_How to complete this task:_ Whenever a line in the listing below holds the string "насосов", include it in the count. Say how many such lines there are and nothing more.

_Information shown:_

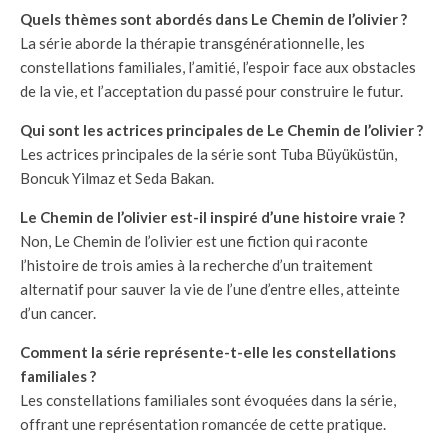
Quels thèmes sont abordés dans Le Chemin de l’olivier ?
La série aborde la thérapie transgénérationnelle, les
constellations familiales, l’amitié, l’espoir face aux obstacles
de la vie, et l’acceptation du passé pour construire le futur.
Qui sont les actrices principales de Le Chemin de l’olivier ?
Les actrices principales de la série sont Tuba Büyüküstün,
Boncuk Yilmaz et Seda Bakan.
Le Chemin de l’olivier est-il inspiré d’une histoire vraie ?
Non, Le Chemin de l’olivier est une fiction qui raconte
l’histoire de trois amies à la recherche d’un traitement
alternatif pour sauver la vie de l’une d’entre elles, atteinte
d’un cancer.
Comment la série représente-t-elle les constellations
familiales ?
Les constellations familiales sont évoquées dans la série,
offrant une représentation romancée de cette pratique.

* * *

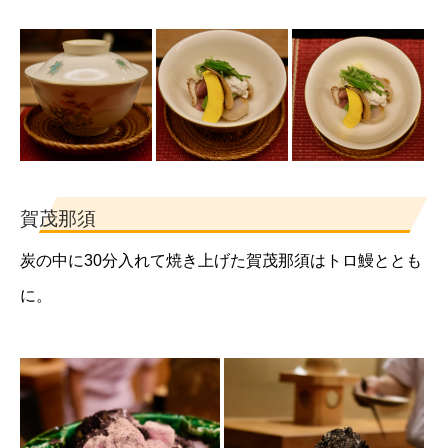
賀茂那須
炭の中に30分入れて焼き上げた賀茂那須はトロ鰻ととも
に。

...

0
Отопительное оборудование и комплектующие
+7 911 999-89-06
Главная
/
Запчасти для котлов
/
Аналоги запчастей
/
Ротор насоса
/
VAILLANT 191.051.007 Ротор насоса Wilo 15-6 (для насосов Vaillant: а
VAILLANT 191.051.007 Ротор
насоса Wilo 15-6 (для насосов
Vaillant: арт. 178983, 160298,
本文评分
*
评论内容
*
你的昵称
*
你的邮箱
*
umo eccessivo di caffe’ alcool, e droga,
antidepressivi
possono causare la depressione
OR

_Result below:_ 2